Most importantly, they are challenges that require immediate attention.

The Government’s position is quite straightforward.

We need to ensure the strength and stability of our markets and financial system.

We need to ensure our regulatory system remains the benchmark for the rest of the world.

At the same time, we need to make sure our corporate regulator has the tools it needs to administer the corporate and financial services law.

We have to ensure our companies and financial firms live up to community expectations and treat their customers and clients fairly and ethically.

On that front, after conducting a Capability Review of ASIC, we strengthened the Regulator’s resources, with a $121 million funding package.

This funding package will be directed towards enhanced surveillance and enforcement activities, to ensure that ASIC is well placed to proactively combat misconduct in the financial services industry.

We also need to ensure consumers get access to justice in a timely manner without the need for ASIC to intervene.

And that’s why we tasked an eminent panel chaired by Professor Ian Ramsay, with Julie Abramson and Alan Kirkland, to review the current external dispute framework and provide recommendations for improvement.

Specifically, to allow a one-stop-shop for consumers to get access to justice in a timely manner, independent review, and binding compensation payments

We look forward to receiving the Panel’s final report on the one-stop-shop shortly.

The Government has also recently settled the terms of reference for, and appointed the members of, an expert Taskforce to review ASIC’s powers and enforcement toolkit.

The Taskforce will consider the breach reporting framework, ASIC’s role in relation to industry codes of conduct, the adequacy of civil and criminal penalties and ASIC’s information gathering powers.

The Taskforce will report to Government later this year.

I’d also like to mention the Government’s plans in relation to those who blow the whistle on corporate misconduct.

Now we all know that corporate crime can be difficult to detect and protection for whistle-blowers is an important way to lift the lid on both tax fraud and corporate misconduct.

The Government recently announced, as part of the Open Government Partnership National Action Plan, a commitment to review and consult on a new whistle-blower protection regime in the tax area, and to improve the whistle-blower protection regime in the Corporations Act.

We want to ensure the regulatory settings are right to encourage whistle-blowers to come forward, without fear of recrimination.

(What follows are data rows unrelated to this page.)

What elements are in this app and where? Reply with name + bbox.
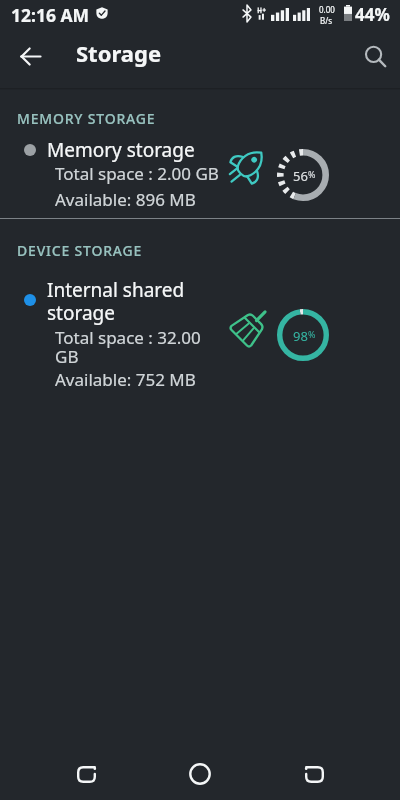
- staticText: MEMORY STORAGE: [17, 109, 156, 128]
- button[interactable]: Home: [176, 750, 224, 798]
- staticText: Available: 896 MB: [55, 188, 196, 211]
- staticText: Total space : 32.00 GB: [55, 326, 223, 368]
- staticText: 98: [293, 327, 308, 345]
- staticText: %: [308, 168, 316, 180]
- staticText: Available: 752 MB: [55, 368, 196, 391]
- staticText: %: [308, 328, 316, 340]
- button[interactable]: Back: [6, 32, 54, 80]
- staticText: Storage: [76, 38, 162, 68]
- button[interactable]: Internal shared storage: [0, 266, 400, 394]
- staticText: Total space : 2.00 GB: [55, 162, 223, 185]
- staticText: B/s: [320, 15, 333, 26]
- staticText: 44%: [355, 3, 390, 26]
- button[interactable]: Search: [352, 33, 400, 81]
- staticText: DEVICE STORAGE: [17, 241, 143, 260]
- staticText: 0.00: [319, 4, 335, 15]
- button[interactable]: Recents: [290, 750, 338, 798]
- staticText: Internal shared storage: [47, 277, 223, 326]
- button[interactable]: Memory storage: [0, 130, 400, 216]
- button[interactable]: Back: [62, 750, 110, 798]
- staticText: 56: [293, 167, 308, 185]
- staticText: 12:16 AM: [11, 3, 90, 27]
- staticText: Memory storage: [47, 137, 195, 163]
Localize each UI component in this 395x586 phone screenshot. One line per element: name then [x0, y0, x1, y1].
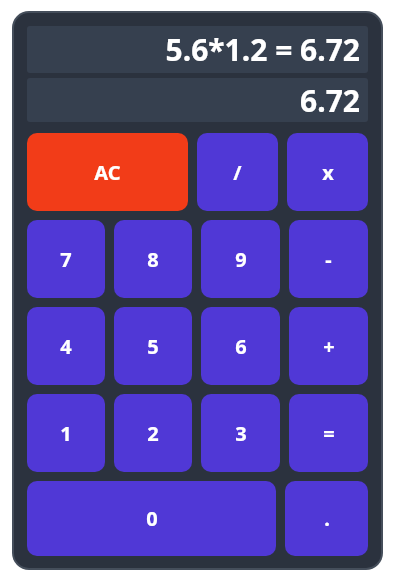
button[interactable]: / [197, 133, 278, 211]
staticText: AC [94, 159, 121, 186]
button[interactable]: 4 [27, 307, 105, 385]
button[interactable]: 6 [201, 307, 280, 385]
staticText: 9 [235, 246, 247, 273]
staticText: - [325, 246, 332, 273]
staticText: 2 [147, 420, 159, 447]
staticText: 5 [147, 333, 159, 360]
staticText: 7 [60, 246, 72, 273]
button[interactable]: 7 [27, 220, 105, 298]
staticText: = [323, 420, 335, 447]
button[interactable]: AC [27, 133, 188, 211]
button[interactable]: . [285, 481, 368, 556]
button[interactable]: x [287, 133, 368, 211]
staticText: 8 [147, 246, 159, 273]
button[interactable]: 1 [27, 394, 105, 472]
button[interactable]: 2 [114, 394, 192, 472]
staticText: + [323, 333, 335, 360]
button[interactable]: 5 [114, 307, 192, 385]
staticText: 5.6*1.2 = 6.72 [165, 29, 360, 70]
button[interactable]: 3 [201, 394, 280, 472]
button[interactable]: 9 [201, 220, 280, 298]
staticText: x [322, 159, 334, 186]
staticText: 1 [60, 420, 72, 447]
button[interactable]: - [289, 220, 368, 298]
staticText: . [324, 505, 330, 532]
button[interactable]: 8 [114, 220, 192, 298]
button[interactable]: = [289, 394, 368, 472]
staticText: 4 [60, 333, 72, 360]
staticText: 0 [146, 505, 158, 532]
button[interactable]: + [289, 307, 368, 385]
button[interactable]: 0 [27, 481, 276, 556]
staticText: / [233, 159, 242, 186]
staticText: 6.72 [300, 80, 360, 121]
staticText: 3 [235, 420, 247, 447]
staticText: 6 [235, 333, 247, 360]
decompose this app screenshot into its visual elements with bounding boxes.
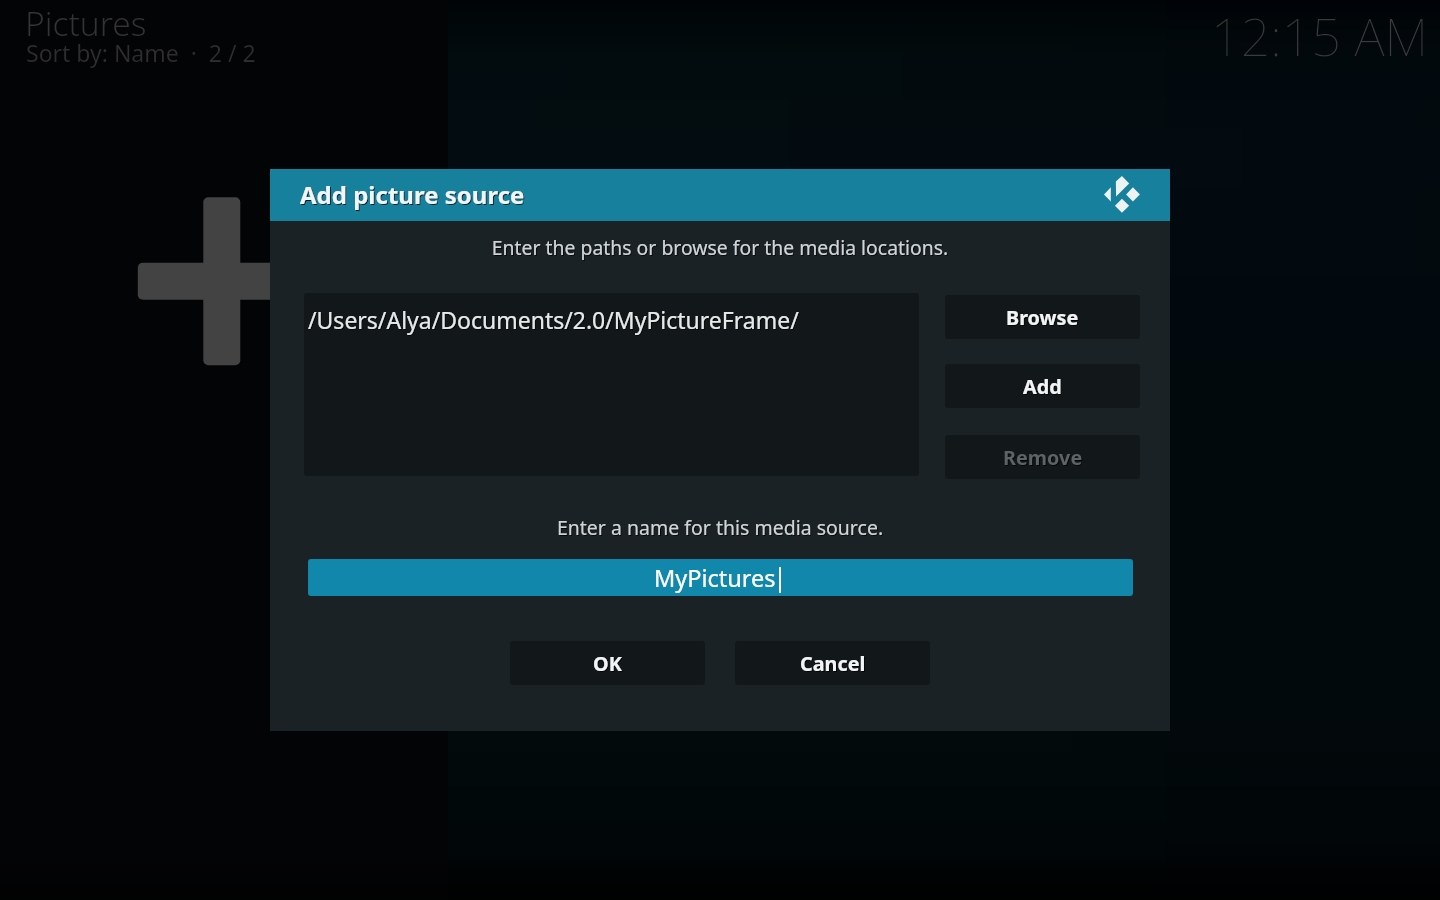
staticText: Cancel xyxy=(801,651,867,678)
staticText: 12:15 AM xyxy=(1211,0,1429,71)
staticText: Add xyxy=(1023,373,1062,400)
staticText: Remove xyxy=(1003,444,1083,471)
staticText: Enter a name for this media source. xyxy=(271,515,1171,544)
staticText: Add picture source xyxy=(301,179,526,212)
staticText: Enter the paths or browse for the media … xyxy=(271,235,1171,264)
staticText: Browse xyxy=(1006,304,1079,331)
button[interactable]: Browse xyxy=(945,295,1140,339)
button[interactable]: Cancel xyxy=(735,641,930,685)
staticText: /Users/Alya/Documents/2.0/MyPictureFrame… xyxy=(308,304,799,335)
staticText: OK xyxy=(593,650,622,677)
button[interactable]: Remove xyxy=(945,435,1140,479)
staticText: Enter the paths or browse for the media … xyxy=(270,234,1170,263)
staticText: Add xyxy=(1024,374,1063,401)
button[interactable]: MyPictures xyxy=(308,559,1133,596)
staticText: OK xyxy=(594,651,623,678)
button[interactable]: OK xyxy=(510,641,705,685)
staticText: Add picture source xyxy=(300,178,525,211)
staticText: Pictures xyxy=(25,0,147,46)
button[interactable] xyxy=(304,293,919,476)
staticText: Sort by: Name · 2 / 2 xyxy=(26,37,256,68)
staticText: /Users/Alya/Documents/2.0/MyPictureFrame… xyxy=(309,305,800,336)
staticText: Remove xyxy=(1004,445,1084,472)
staticText: Browse xyxy=(1007,305,1080,332)
other: Kodi xyxy=(1104,176,1140,213)
staticText: MyPictures xyxy=(654,562,776,594)
button[interactable]: Add xyxy=(945,364,1140,408)
staticText: Cancel xyxy=(800,650,866,677)
staticText: Enter a name for this media source. xyxy=(270,514,1170,543)
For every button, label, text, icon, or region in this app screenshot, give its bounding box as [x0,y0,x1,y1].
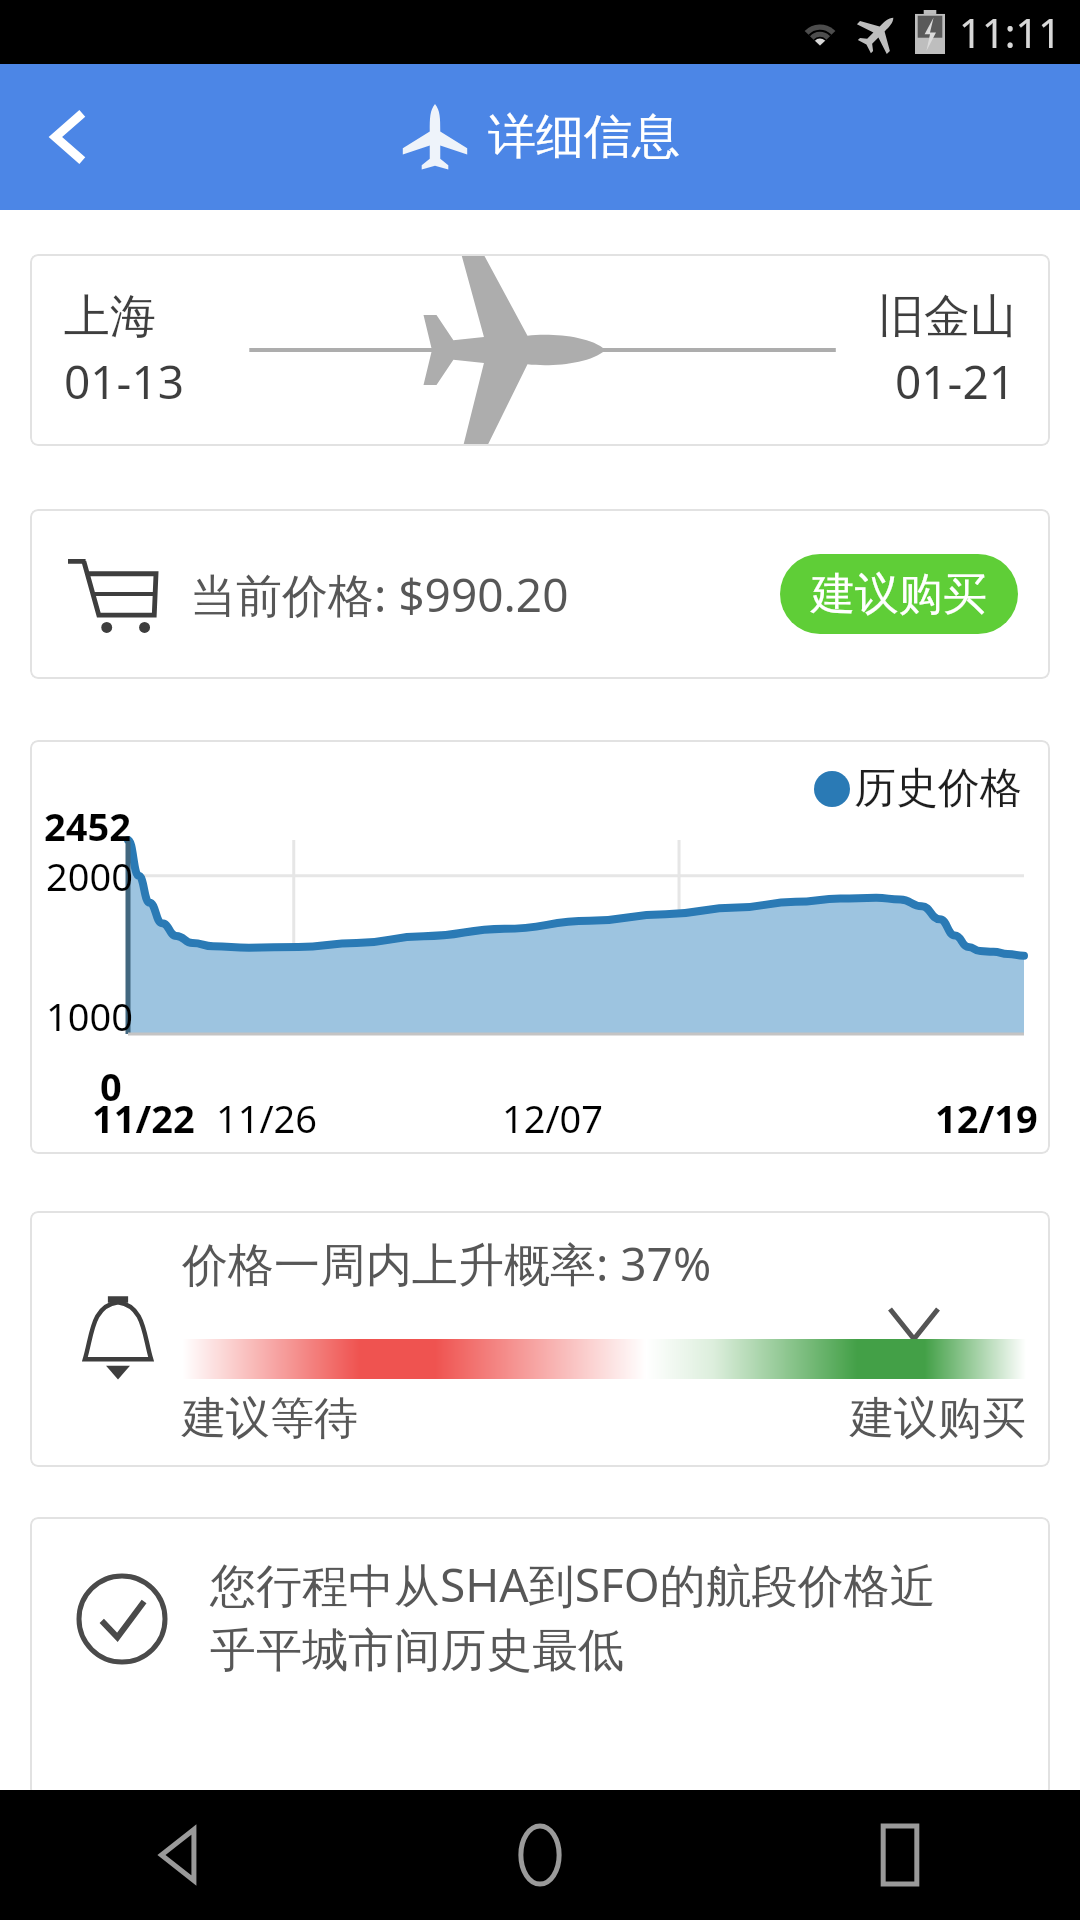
staticText: 旧金山 [878,288,1016,346]
staticText: 建议等待 [182,1391,358,1446]
button[interactable]: 您行程中从SHA到SFO的航段价格近 [30,1517,1050,1797]
button[interactable]: Home [360,1790,720,1920]
staticText: 建议购买 [850,1391,1026,1446]
staticText: 12/19 [935,1092,1038,1144]
staticText: 您行程中从SHA到SFO的航段价格近 [210,1553,936,1616]
staticText: 详细信息 [488,107,680,167]
staticText: 11/22 [92,1092,195,1144]
button[interactable]: 价格一周内上升概率: 37% [30,1211,1050,1467]
staticText: 2452 [44,800,131,852]
button[interactable]: Recents [720,1790,1080,1920]
staticText: 11/26 [216,1092,318,1144]
staticText: 12/07 [502,1092,604,1144]
staticText: 当前价格: $990.20 [190,563,569,626]
staticText: 01-13 [64,350,185,413]
staticText: 01-21 [895,350,1016,413]
staticText: 价格一周内上升概率: 37% [182,1232,712,1295]
staticText: 历史价格 [854,762,1022,815]
button[interactable]: 建议购买 [780,554,1018,634]
staticText: 2000 [46,850,133,902]
staticText: 1000 [46,990,133,1042]
staticText: 建议购买 [811,567,987,622]
button[interactable]: Back [0,1790,360,1920]
staticText: 0 [100,1060,122,1112]
staticText: 乎平城市间历史最低 [210,1622,624,1680]
button[interactable]: 历史价格 [30,740,1050,1154]
button[interactable]: 当前价格: $990.20 [30,509,1050,679]
staticText: 11:11 [959,5,1062,59]
staticText: 上海 [64,288,156,346]
button[interactable]: Back [20,87,120,187]
button[interactable]: 上海 [30,254,1050,446]
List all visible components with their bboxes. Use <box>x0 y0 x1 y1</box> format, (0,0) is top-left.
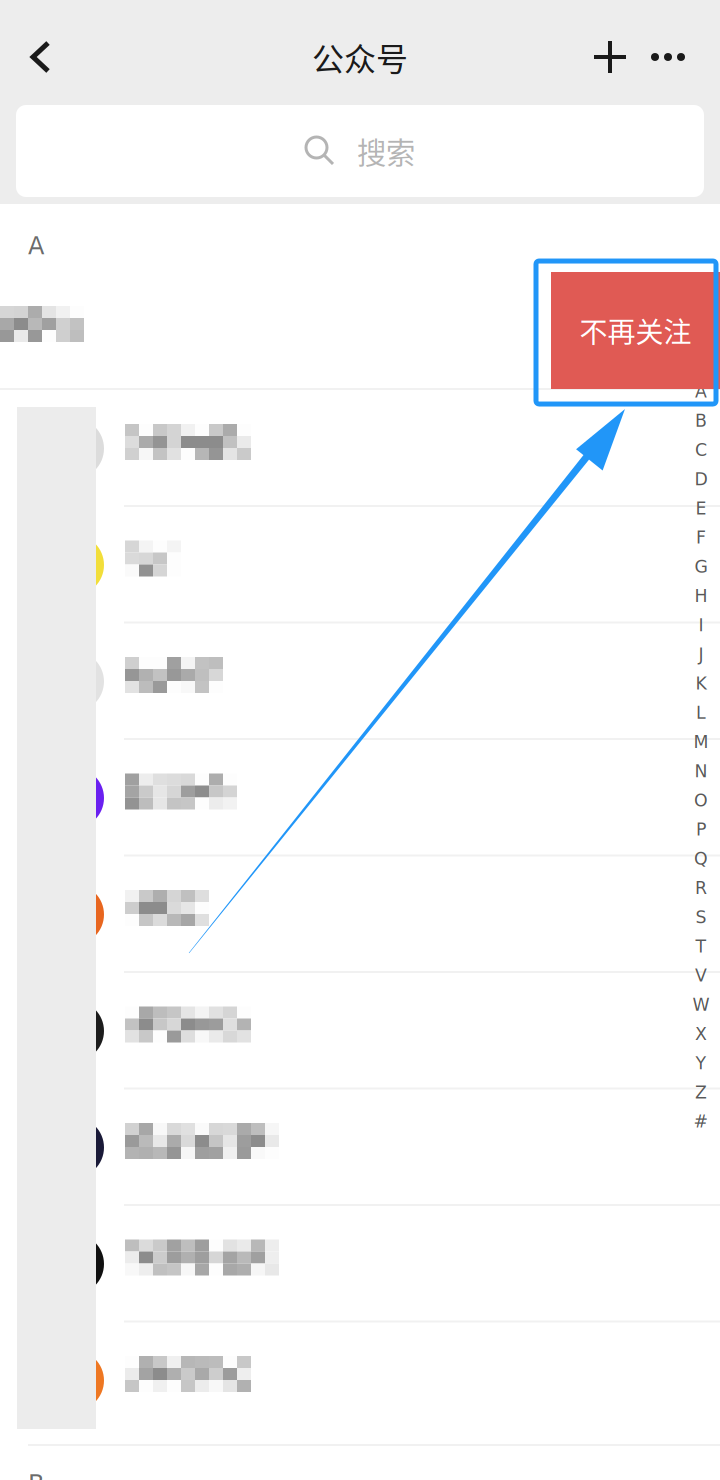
staticText: A <box>695 382 707 402</box>
staticText: E <box>696 498 706 518</box>
staticText: Q <box>694 849 708 869</box>
staticText: B <box>28 1470 44 1480</box>
staticText: H <box>694 586 708 606</box>
staticText: N <box>694 761 708 781</box>
staticText: 公众号 <box>312 34 408 80</box>
button[interactable]: More <box>630 20 706 94</box>
staticText: B <box>695 411 707 431</box>
staticText: W <box>692 995 710 1015</box>
staticText: Z <box>695 1082 707 1102</box>
staticText: K <box>696 674 706 694</box>
staticText: F <box>696 528 706 548</box>
staticText: L <box>696 703 706 723</box>
button[interactable]: Back <box>6 16 75 98</box>
staticText: # <box>694 1112 708 1132</box>
staticText: 搜索 <box>357 130 415 172</box>
button[interactable]: 搜索 <box>16 105 704 197</box>
staticText: M <box>694 732 708 752</box>
staticText: G <box>694 557 708 577</box>
button[interactable]: 不再关注 <box>551 272 720 389</box>
staticText: C <box>695 440 707 460</box>
staticText: 不再关注 <box>580 310 692 351</box>
staticText: X <box>695 1024 707 1044</box>
staticText: V <box>695 966 707 986</box>
staticText: J <box>698 644 704 664</box>
staticText: Y <box>696 1053 706 1073</box>
staticText: T <box>696 936 706 956</box>
staticText: D <box>694 469 708 489</box>
staticText: O <box>694 790 708 810</box>
staticText: A <box>28 232 44 260</box>
staticText: S <box>696 907 706 927</box>
button[interactable]: Add <box>573 20 647 94</box>
staticText: P <box>696 820 706 840</box>
staticText: R <box>695 878 707 898</box>
staticText: I <box>698 615 704 635</box>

Finally, I’d like to mention another initiative that the Government is very committed to – financial literacy.

Financial literacy is about educating the next generation to understand the plethora of complex financial products and services that are available to them.

ASIC provides a range of financial literacy resources for both primary and secondary teachers that align with the Australian curriculum. Since 2012, more than 50 per cent of schools across Australia have engaged with ASIC's MoneySmart Teaching program.

I think these initiatives are a good note to finish on.

All the best for the next couple of days as you look to the horizon.